09:34:05 am on
Thursday 28 Mar 2024

Autumn Leaves
Bob Stark

Oh, I miss you most of all my darling, when autumn leaves start to fall
 from "Autumn Leaves," English lyrics by Johnny Mercer

A cloudy dreary day, here in Lotusland, the start of "fall," a silly word really. Do we know from where and for why we call this new season by a name that suggests that we are descending, like rebel angels, from the fun and frolic of lazy hazy day summer?


Summer is an apt name for a season.

Summer, now, there’s a more apt name for a season, where ‘some are” doing this, ‘some are” doing that, individual freedom fearless in the face of fun. Whereas, “fall” seems to send us to our rooms for a “time-out,” or summon us to the office of the principal for being too wild and reckless on the water or bike trails, being absent too long from school or from knuckling down to hard study.


Fall is too biblical a name.

“Fall” is too biblical; an atonement for our Summer sins, like we are all commanded to gather and cuddle together, trembling in fear of a heaven-sent Old Man Winter, who will soon come to blow the bejesus out of us, if we survive the dark rains of November, Le Moi Du Mort.

“Autumn” is a much better word, suggestive of a softer landing for us rebel angels; a kinda buxom Swiss hostel maiden welcoming us into a multi-coloured universe, handing us a warm cuppa of grog and a rocking chair by the hearth.

Autumn is a time when squirrels and other little creatures shuffle around, darting here and thither, chattering away, in a way only they understand; scooping up their acorns and such, for the long winter to come.

Look, we can build beds of leaves and frolic in them; destroy them, and rebuild them again. It’s as Buddhists with their mandalas. Everything is impermanent but splendid at the same time.

You can even pick up a rainbow-coloured maple leaf, stick it in-between sheets of plastic and preserve its beauty and its meaning and contribution to life, as a cosmic message, making us less fearful of “death.”

We can be kids, again. We can kick those little acorns, the ones the squirrels have yet gathered up, down a sidewalk, as we stroll to the corner store, in the morning, while remembering that once the snow flies, we can be out there opening our grateful gobs to the great white flakes, to feel them gently rest on our out-stretched tongues. In that, there is already the taste of spring.


Equinox.

What do we make of the term “Equinox?” Too harsh sounding, isn’t it? I’m not even going to look up its source. Out. Vamoose. Done. Erased. Gone.

The word sounds like a chain saw buzzing into our beautiful flowered lives, cutting us into two, “now” and “then.” It hardly gives us time to say "Eh? What? Huh?" before we’re staring at the same photograph we looked at yesterday, looking amazed at how much we have faded overnight, turning into ghosts of ourselves. Before and After. Abrupt. Heartless.

“Equinox” sounds like someone has your family jewels in the cosmic vice and is about to rearrange them or squash them into tiny stones.

Imagine a woman or a man for that matter, calling “menopause” by such a term!

"Sorry dear, I’m having my Equinox right now.
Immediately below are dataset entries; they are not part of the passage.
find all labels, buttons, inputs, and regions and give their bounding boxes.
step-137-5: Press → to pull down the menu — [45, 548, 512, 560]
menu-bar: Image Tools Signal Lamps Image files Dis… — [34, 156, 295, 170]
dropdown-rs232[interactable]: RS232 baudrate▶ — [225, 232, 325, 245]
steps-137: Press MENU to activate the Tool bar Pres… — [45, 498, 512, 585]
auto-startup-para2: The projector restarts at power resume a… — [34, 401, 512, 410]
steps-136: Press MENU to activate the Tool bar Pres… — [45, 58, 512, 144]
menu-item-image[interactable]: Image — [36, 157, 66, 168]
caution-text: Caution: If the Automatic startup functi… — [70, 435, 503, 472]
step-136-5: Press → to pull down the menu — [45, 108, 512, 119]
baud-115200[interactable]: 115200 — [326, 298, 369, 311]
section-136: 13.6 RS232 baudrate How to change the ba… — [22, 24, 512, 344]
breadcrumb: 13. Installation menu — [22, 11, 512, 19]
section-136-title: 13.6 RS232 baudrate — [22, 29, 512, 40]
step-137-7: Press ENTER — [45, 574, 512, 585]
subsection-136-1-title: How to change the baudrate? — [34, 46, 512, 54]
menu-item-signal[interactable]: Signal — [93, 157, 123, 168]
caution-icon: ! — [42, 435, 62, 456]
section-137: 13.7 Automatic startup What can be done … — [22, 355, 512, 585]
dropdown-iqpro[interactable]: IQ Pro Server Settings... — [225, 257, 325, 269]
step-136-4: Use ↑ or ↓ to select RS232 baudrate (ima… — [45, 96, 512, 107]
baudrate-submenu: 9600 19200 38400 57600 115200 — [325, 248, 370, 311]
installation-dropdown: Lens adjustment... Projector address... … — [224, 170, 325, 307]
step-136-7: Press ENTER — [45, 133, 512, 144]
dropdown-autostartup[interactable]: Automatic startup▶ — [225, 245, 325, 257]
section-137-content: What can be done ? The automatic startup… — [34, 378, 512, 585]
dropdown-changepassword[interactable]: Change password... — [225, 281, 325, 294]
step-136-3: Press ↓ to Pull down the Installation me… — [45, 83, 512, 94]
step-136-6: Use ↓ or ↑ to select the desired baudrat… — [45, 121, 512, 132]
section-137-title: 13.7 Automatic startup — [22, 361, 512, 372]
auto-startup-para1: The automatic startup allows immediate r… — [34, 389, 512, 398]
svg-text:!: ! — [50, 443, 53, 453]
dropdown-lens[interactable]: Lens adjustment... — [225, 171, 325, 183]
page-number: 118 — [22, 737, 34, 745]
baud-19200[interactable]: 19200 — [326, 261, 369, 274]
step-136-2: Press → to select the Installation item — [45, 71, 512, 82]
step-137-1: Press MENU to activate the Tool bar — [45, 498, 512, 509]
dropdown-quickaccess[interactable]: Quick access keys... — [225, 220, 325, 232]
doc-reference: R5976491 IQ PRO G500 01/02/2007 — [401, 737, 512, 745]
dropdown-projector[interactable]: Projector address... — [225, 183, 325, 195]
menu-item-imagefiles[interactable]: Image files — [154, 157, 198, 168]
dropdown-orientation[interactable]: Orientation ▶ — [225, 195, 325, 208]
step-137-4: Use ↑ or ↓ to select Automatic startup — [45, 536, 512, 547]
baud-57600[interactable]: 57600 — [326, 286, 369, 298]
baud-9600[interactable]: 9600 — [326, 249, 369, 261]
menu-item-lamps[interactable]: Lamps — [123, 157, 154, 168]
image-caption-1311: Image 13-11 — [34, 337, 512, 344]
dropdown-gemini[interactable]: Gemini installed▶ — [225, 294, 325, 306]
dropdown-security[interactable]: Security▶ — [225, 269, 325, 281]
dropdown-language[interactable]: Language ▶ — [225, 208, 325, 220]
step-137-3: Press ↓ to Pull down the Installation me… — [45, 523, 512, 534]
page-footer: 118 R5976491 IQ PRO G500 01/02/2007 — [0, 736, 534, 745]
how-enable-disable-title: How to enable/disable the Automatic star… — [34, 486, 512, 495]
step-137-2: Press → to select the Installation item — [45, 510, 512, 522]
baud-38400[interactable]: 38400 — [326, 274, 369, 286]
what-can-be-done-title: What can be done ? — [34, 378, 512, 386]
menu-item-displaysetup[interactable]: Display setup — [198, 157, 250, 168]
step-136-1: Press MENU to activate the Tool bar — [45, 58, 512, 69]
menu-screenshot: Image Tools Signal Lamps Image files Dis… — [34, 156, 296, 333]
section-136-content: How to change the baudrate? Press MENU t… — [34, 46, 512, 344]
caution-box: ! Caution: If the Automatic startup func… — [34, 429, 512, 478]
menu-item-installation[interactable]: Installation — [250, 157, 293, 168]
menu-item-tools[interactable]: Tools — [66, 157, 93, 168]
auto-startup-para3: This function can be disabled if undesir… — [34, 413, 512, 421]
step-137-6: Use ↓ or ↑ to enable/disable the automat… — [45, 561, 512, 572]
If I start to blubber uncontrollably over a cereal box cover or bite your head off for the noise ya make zipping up your pants, I can’t help it.”

No. Most people refer to that time of life as a “change,” which does not imply a negative connotation. It merely suggests a transition into a new life.


"Change is good Donkey" said Shrek.

Bingo!

The song is “Autumn Leaves” for a reason. Though a lament, it is not a forty-day-old cold cut served on a grey plate by a stone-silent Monk from the Grand Chartreuse monastery.

Although leaves do “fall,” they evolve over winter to become part of the spring mulch, and regenerated into new life forms.

So get out there and kick a few leaves around. Whack those acorns down the sidewalk.

Bob Stark is a musician, poet, philosopher and couch potato. He spends his days, as did Jean-Paul Sarte and Albert Camus, pouring lattes and other adult beverages into a recycled mug, bearing a long and winding crack. He discusses, with much insight and passion, the existentialist and phenomenological ontology of the Vancouver 'Canucks,' a hockey team, "Archie" comic books and high school reunions. In other words, Bob Stark is a retired public servant living the good life on the wrong coast of Canada.